HAZEL SANCHEZ: Getting back to normal has been challenging for the Department of Education and its more than one million students primarily bridging the digital divide. Private and public partnerships allowed the DOE to distribute more than half a million devices with internet. When schools reopened in the fall, air purifiers were distributed to classrooms with poor ventilation, including Alexis Neider's classroom at the neighborhood school in PS 69 on the Lower East Side. But her classroom, and many others, are still relying on open window ventilation, even during the freezing, winter months.
ALEXIS NEIDER: If we have to be there, we have to be cold.
HAZEL SANCHEZ: Now parents must consent to random weekly COVID-19 testing to return to in-person learning, with only 20% of students tested. High schools remain fully remote.
ALEXIS NEIDER: We are really advocating for 100% of children and staff to be tested every week.
JOANNA TSIMPEDES: To be honest, we never thought it would be March 2021, and we would still be in the same situation.
HAZEL SANCHEZ: Joanna Tsimpedes is the Assistant Superintendent for Paterson, New Jersey schools, fully remote since the pandemic began. Thanks in part to funding from the CARES Act, all 26,000 of its students from preschool through high school are equipped with a Chromebook with internet.
St. Francis de Sales Catholic Academy in Bell Harbor, Queens, was able to safely reopen in the fall for its 560 plus students-- K through 5 full time, 6th through 8th hybrid. Despite the re-opening success, Principal Chris Scharbach says his students, like many others, are still making up for lost time.
CHRIS SCHARBACH: There are definitely academic gaps that have to now be filled in this school year and beyond.
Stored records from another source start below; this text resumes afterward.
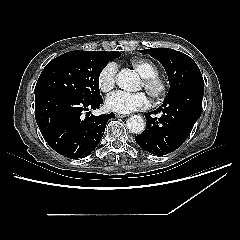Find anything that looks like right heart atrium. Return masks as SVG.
Returning a JSON list of instances; mask_svg holds the SVG:
<instances>
[{
	"instance_id": "1",
	"label": "right heart atrium",
	"mask_w": 240,
	"mask_h": 240,
	"mask_svg": "<svg viewBox=\"0 0 240 240\" xmlns=\"http://www.w3.org/2000/svg\"><path fill=\"white\" fill-rule=\"evenodd\" d=\"M117 65L115 62L106 63L99 71L97 77L98 88L102 92H109L116 83Z\"/></svg>"
}]
</instances>
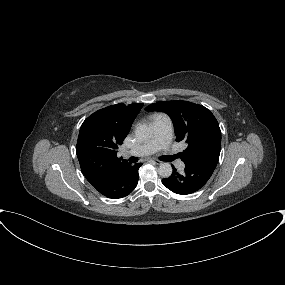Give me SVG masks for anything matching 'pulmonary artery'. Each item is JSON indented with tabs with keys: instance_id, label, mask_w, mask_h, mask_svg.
I'll use <instances>...</instances> for the list:
<instances>
[{
	"instance_id": "obj_1",
	"label": "pulmonary artery",
	"mask_w": 285,
	"mask_h": 285,
	"mask_svg": "<svg viewBox=\"0 0 285 285\" xmlns=\"http://www.w3.org/2000/svg\"><path fill=\"white\" fill-rule=\"evenodd\" d=\"M153 135L140 146L129 151L130 154L137 156H146L162 149L166 153H171L172 123L165 114H158L152 118ZM179 169L184 168L182 161H177Z\"/></svg>"
}]
</instances>
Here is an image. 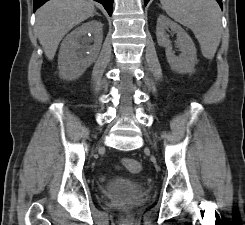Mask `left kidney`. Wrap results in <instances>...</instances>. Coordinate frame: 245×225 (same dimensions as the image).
Segmentation results:
<instances>
[{"mask_svg":"<svg viewBox=\"0 0 245 225\" xmlns=\"http://www.w3.org/2000/svg\"><path fill=\"white\" fill-rule=\"evenodd\" d=\"M167 28L177 33L176 44L181 51L179 56H175L172 51L171 42L165 33ZM156 36L158 44L165 47L167 62L172 70L182 74L194 71L195 64L197 63L196 47L191 37L180 25L164 15H159Z\"/></svg>","mask_w":245,"mask_h":225,"instance_id":"1","label":"left kidney"}]
</instances>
HAZEL SANCHEZ: Some schools have adjusted well to this new normal, but there's so much to be done to make sure students can succeed moving forward. Educators say the key will be investing in remote learning, training, and technology, and possible in-person summer programming.
JOANNA TSIMPEDES: And really, not just tackling the academic piece, but the social emotional extracurricular, fitness-- getting these kids up and active.
HAZEL SANCHEZ: With the resignation of Schools Chancellor Richard Carranza, New York City public schools will now look to his successor, Bronx Executive Superintendent Meisha Porter, to lead students into the new normal in education.
MEISHA PORTER: I see so many opportunities to leverage the work that is starting to really move our school system forward.
HAZEL SANCHEZ: COVID-19 uncertainties leaving so many lessons to learn along the way. Hazel Sanchez CBS 2 News.